The evolution of plastic recombination

Abstract

Empirical data suggest that recombination rates may change in response to stress. To study the evolution of plastic recombination, we develop a modifier model using the same theoretical framework used to study conventional (nonplastic) modifiers, thus allowing direct comparison. We examine the evolution of plastic recombination in both haploid and diploid systems. In haploids, a plastic modifier spreads by forming associations with selectively favored alleles. Relative to nonplastic effects, selection on the plastic effects of a modifier is both much stronger and less sensitive to the specifics of the selection regime (e.g., epistasis). In contrast, the evolution of plastic recombination in diploids is much more restricted.
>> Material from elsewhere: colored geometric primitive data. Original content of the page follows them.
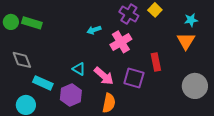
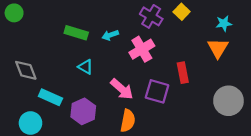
green circle: (11, 22) -> (14, 13), moved
green rectangle: (32, 23) -> (76, 33), moved
cyan triangle: (79, 69) -> (86, 67), moved

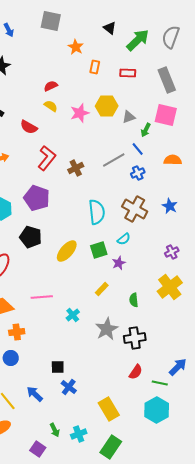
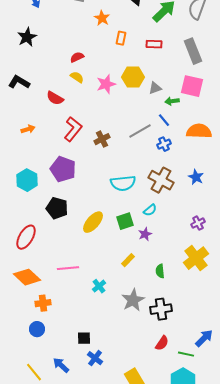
green arrow: (146, 130) -> (172, 101), turned 56
orange semicircle: (173, 160) -> (199, 131), size x1.4
cyan semicircle: (97, 212) -> (123, 183), turned 90

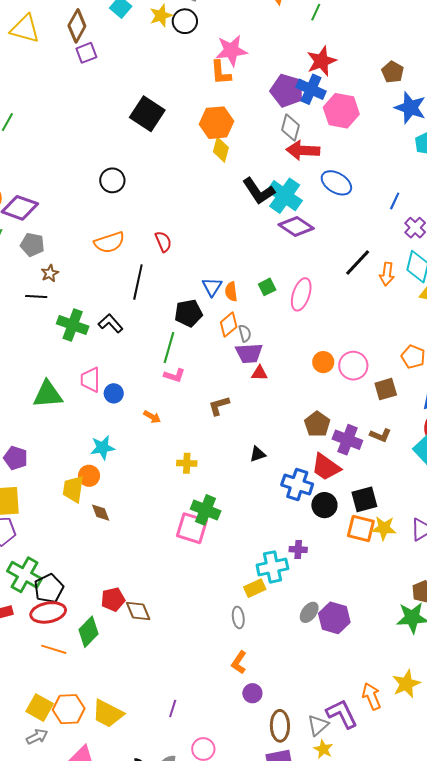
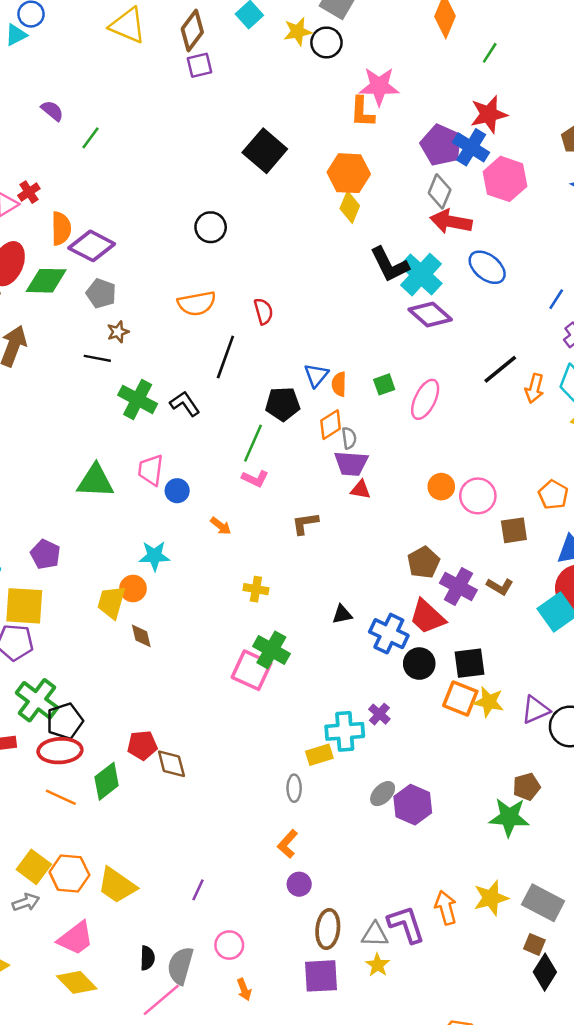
black triangle: (258, 454) -> (342, 614), moved
purple cross: (298, 550) -> (379, 714), turned 30
gray triangle: (318, 725) -> (375, 935), turned 35

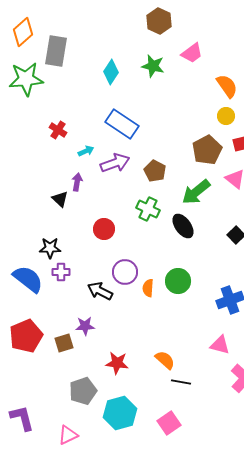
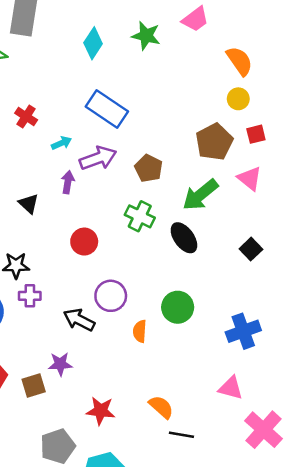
purple arrow: (77, 182) -> (68, 182), moved
orange semicircle: (148, 288) -> (140, 331), moved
Selection on plasticity requires the ability to detect DNA damage or cis-trans effects as may occur through maternal effects on fitness.

Figure 1.

Recombination rate of a plastic modifier. The recombination rates of individuals with different haploid genotypes are illustrated. Individuals carrying the m allele always have the baseline level of recombination regardless of the alleles they carry at the fitness loci. Individuals carrying the plastic modifier allele M have a recombination rate that depends on their fitness. We assume that w_ab < w_aB < w_Ab < w_AB. In cases M₁ and M₂ (Δr > 0), individuals with low fitness have more recombination than individuals with high fitness (FAR). The FAR modifier causes an incidental increase in recombination on average when w_ref = w_AB (case M₁) but decreases recombination on average when w_ref = w_ab (case M₂). In cases M₃ and M₄ (Δr < 0), individuals with low fitness have less recombination than individuals with high fitness (anti-FAR). The anti-FAR modifier decreases recombination on average when w_ref = w_AB (M₃) but increases recombination on average when w_ref = w_ab (M₄).